## [EXERCISE OBJECTIVE]
Look through the entries below and show every line containing the word "normativa".

--- LISTED ENTRIES ---

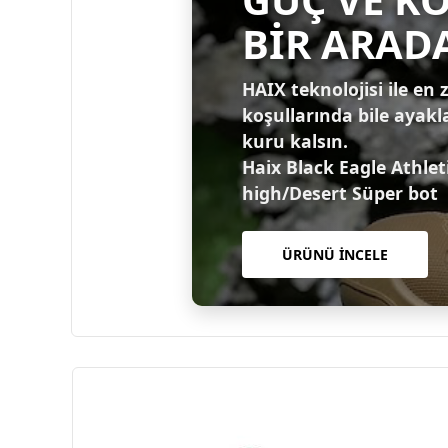
BİR ARAD
HAIX teknolojisi ile en 
koşullarında bile ayakl
kuru kalsın.
Haix Black Eagle Athlet
high/Desert Süper bot
ÜRÜNÜ İNCELE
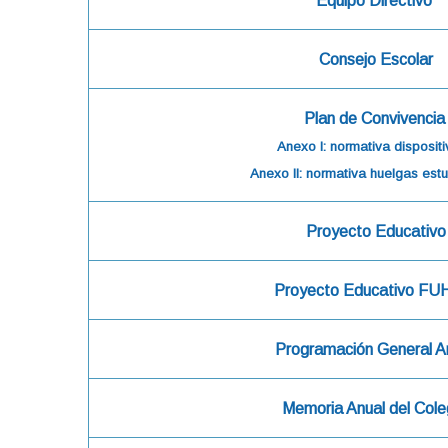
Equipo Directivo
Consejo Escolar
Plan de Convivencia
Anexo I: normativa disposit
Anexo II: normativa huelgas estu
Proyecto Educativo
Proyecto Educativo F
Programación General A
Memoria Anual del Cole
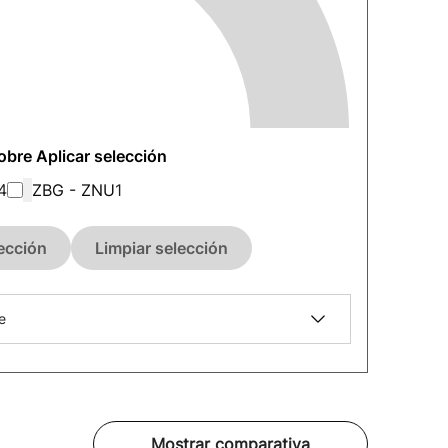
sobre Aplicar selección
4
ZBG - ZNU
1
lección
Limpiar selección
e
Mostrar comparativa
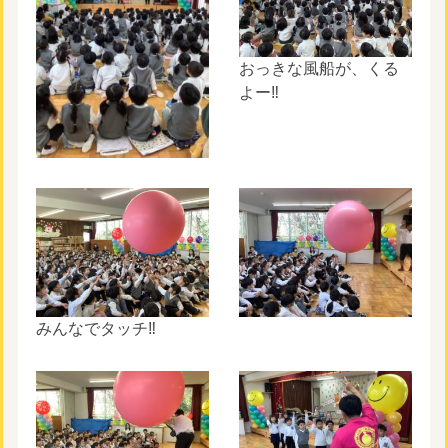
おっきな風船が、くる
よー‼︎
みんなでタッチ‼︎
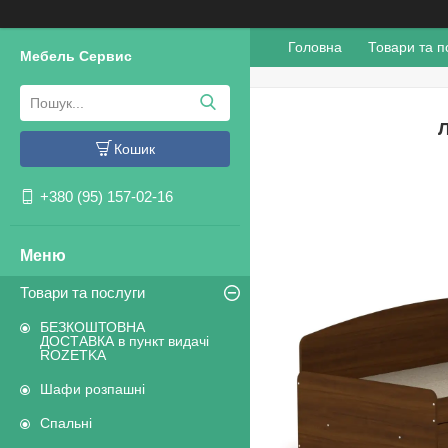
Головна
Товари та п
Мебель Сервис
Л
Кошик
+380 (95) 157-02-16
Товари та послуги
БЕЗКОШТОВНА
ДОСТАВКА в пункт видачі
ROZETKA
Шафи розпашні
Спальні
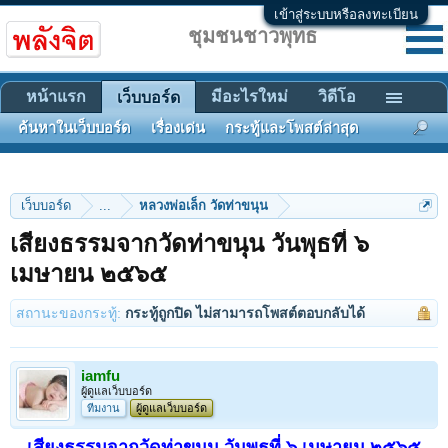
เข้าสู่ระบบหรือลงทะเบียน
ชุมชนชาวพุทธ
หน้าแรก
มีอะไรใหม่
วิดีโอ
เว็บบอร์ด
ค้นหาในเว็บบอร์ด
เรื่องเด่น
กระทู้และโพสต์ล่าสุด
เว็บบอร์ด
...
หลวงพ่อเล็ก วัดท่าขนุน
เสียงธรรมจากวัดท่าขนุน วันพุธที่ ๖
เมษายน ๒๕๖๕
สถานะของกระทู้:
กระทู้ถูกปิด ไม่สามารถโพสต์ตอบกลับได้
iamfu
ผู้ดูแลเว็บบอร์ด
ทีมงาน
ผู้ดูแลเว็บบอร์ด
เสียงธรรมจากวัดท่าขนุน วันพุธที่ ๖ เมษายน ๒๕๖๕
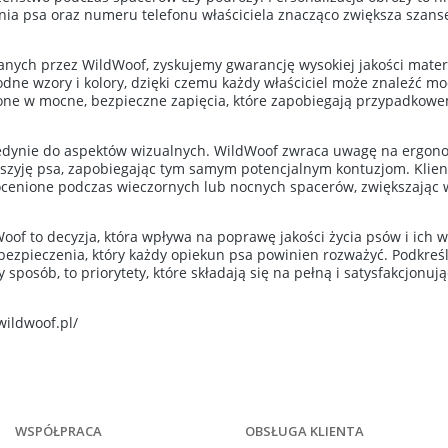
nia psa oraz numeru telefonu właściciela znacząco zwiększa szans
anych przez WildWoof, zyskujemy gwarancję wysokiej jakości materia
dne wzory i kolory, dzięki czemu każdy właściciel może znaleźć m
żone w mocne, bezpieczne zapięcia, które zapobiegają przypadkow
 jedynie do aspektów wizualnych. WildWoof zwraca uwagę na ergono
a szyję psa, zapobiegając tym samym potencjalnym kontuzjom. Kli
nieocenione podczas wieczornych lub nocnych spacerów, zwiększając
 to decyzja, która wpływa na poprawę jakości życia psów i ich właści
zpieczenia, który każdy opiekun psa powinien rozważyć. Podkreśl
y sposób, to priorytety, które składają się na pełną i satysfakcjo
wildwoof.pl/
WSPÓŁPRACA
OBSŁUGA KLIENTA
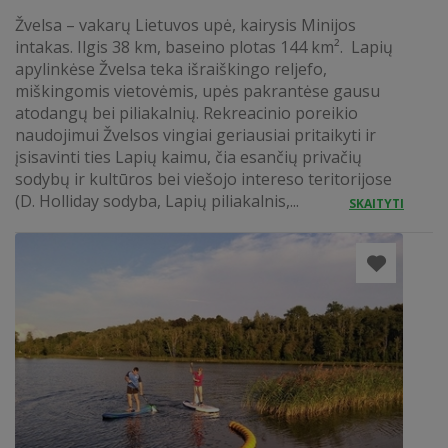
Žvelsa – vakarų Lietuvos upė, kairysis Minijos
intakas. Ilgis 38 km, baseino plotas 144 km². Lapių
apylinkėse Žvelsa teka išraiškingo reljefo,
miškingomis vietovėmis, upės pakrantėse gausu
atodangų bei piliakalnių. Rekreacinio poreikio
naudojimui Žvelsos vingiai geriausiai pritaikyti ir
įsisavinti ties Lapių kaimu, čia esančių privačių
sodybų ir kultūros bei viešojo intereso teritorijose
(D. Holliday sodyba, Lapių piliakalnis,...
SKAITYTI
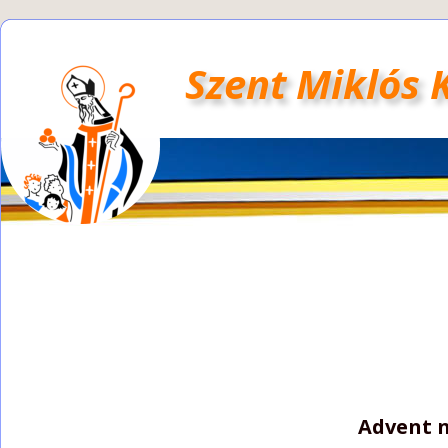
Szent Miklós 
Advent n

---

## [ANSWER BELOW]
Anexo I: normativa disposit
Anexo II: normativa huelgas estu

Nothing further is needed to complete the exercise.